I really felt it was not only mental but also pain so talked them into giving her an injection and also an injection of cerenia for nausea as she was drooling and that did quiet her down a lot but not completely. 

I stayed with her there for a couple of hours past when they said we could go home just to be safe and have been home for a couple of hours now, she is not moving much she just sits in one place with her head down.  Right now she is under my chair just standing there kind of leaning against the chair leg not doing anything. 

I have offered her a very small bit of food in a small amount of water a few times and she is eating and drinking well. But feel just terrible about the awful day she had. This morning she was so happy, playing and being sillier than ever it was so hard taking her in. 

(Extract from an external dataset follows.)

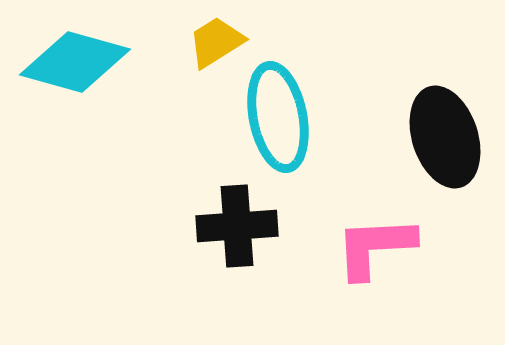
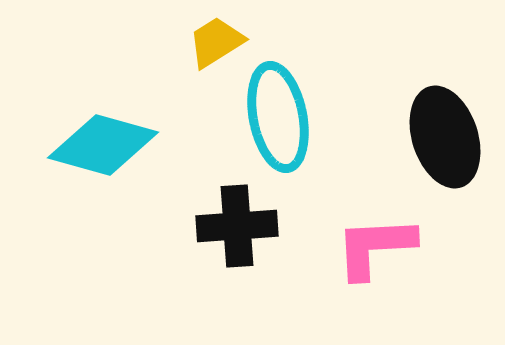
cyan diamond: moved 28 px right, 83 px down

I had a minimally invasive hysterectomy this summer and really was a breeze, no pain or anything. Nothing like what poor Sophie is experiencing. I hope my sweet baby girl sleeps well tonight and feels a lot better in the morning! :frown2:


----------



## Raffi'sMom (Jan 25, 2016)

Poor Sophie, I hope she has a restful night and is better tomorrow.


----------



## Sheri (Oct 11, 2008)

Oh, no, DeeDee, that is awful! You probably had an even harder time that Sophie did, because it is excruciating to have our pets hurt or scared or confused and we can't explain anything to them. How awful. I hope that Sophie, especially, can sleep, and that you can, too. Poor baby girl, I feel badly for her, too, and just know her from your posts.

So heartbreaking.

What a weird/terrifying reaction. Did the vet have anything to say to explain this?


----------



## Askavi (Nov 5, 2015)

Aww. Poor Sophie. I'm sure she'll be back to her regular flying self in no time.


----------



## MarinaGirl (Mar 25, 2012)

DeeDee - I'm so sorry to hear about Sophie's spay laser experience. What a brave little girl she is. She's so lucky to have you as her mama as you're taking such great care of her. Emmie sends some healing licks and woofs.


----------



## Ollie"s Mom (May 23, 2014)

Oh Dee Dee I am so sorry Sophie had such a terrible experience and I know how horrific it was for you too. I have never heard of that before, so sad for you both. I hope Sophie feels better really soon and I hope you are not beating yourself up over having to do this. You did the right thing for her and she will be fine and will forget the whole thing. Healing thoughts.


----------



## Ditto's Mom (Apr 29, 2007)

Poor little girl. Hope she has a restful night and tomorrow will be a better day. Sweet dreams little one.


----------



## krandall (Jun 11, 2009)

Oh, I'm SO sorry to hear what a bad time Sophie had! While there was probably some pain involved, my bet is on the anesthesia. Kodi had a terrible time coming out of it... Cried and cried. And he WAS given pain meds very early in the game. The next morning, he was still very unhappy... Just sitting by my feet whimpering and whining. I gave him the pain pills I'd been given for him, and it didn't improve the situation at all. i called a good friend of mine who is a vet, to get her take on what was going on, and she said it was much more likely to be distress over feeling disoriented from the anesthesia than pain, considering the meds he was on. (And, of course, neutering a boy is not nearly as invasive a surgery as spaying is so he SHOULDN'T have been in that much pain)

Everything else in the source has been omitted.